* TASK ITEM *
Transcribe the entries below without changing a word, and omit every picture.

(Recorded data)

==================================================

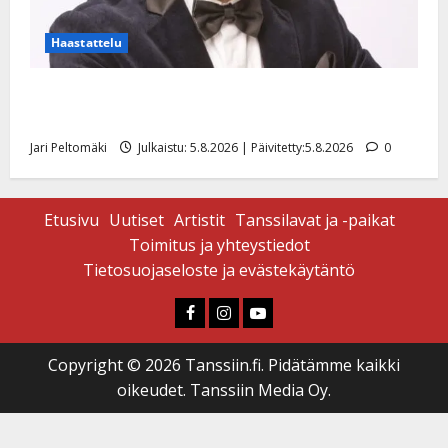
Haastattelu
Leif Lindeman levytti: ”Kuvaa osuvasti uraani
pikkupojasta näihin päiviin”
Jari Peltomäki
Julkaistu: 5.8.2026 | Päivitetty:5.8.2026
0
Etusivu
Uutiset
Artistit
Tanssilavat ja -paikat
Toimitus ja yhteystiedot
Tietosuojaseloste ja evästekäytäntö
Faceboook
Instagram
Youtube
Copyright © 2026 Tanssiin.fi. Pidätämme kaikki
oikeudet. Tanssiin Media Oy.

==================================================

* WRITTEN ANSWER *
Haastattelu
Leif Lindeman levytti: ”Kuvaa osuvasti uraani
pikkupojasta näihin päiviin”
Jari Peltomäki
Julkaistu: 5.8.2026 | Päivitetty:5.8.2026
0
Etusivu
Uutiset
Artistit
Tanssilavat ja -paikat
Toimitus ja yhteystiedot
Tietosuojaseloste ja evästekäytäntö
Faceboook
Instagram
Youtube
Copyright © 2026 Tanssiin.fi. Pidätämme kaikki
oikeudet. Tanssiin Media Oy.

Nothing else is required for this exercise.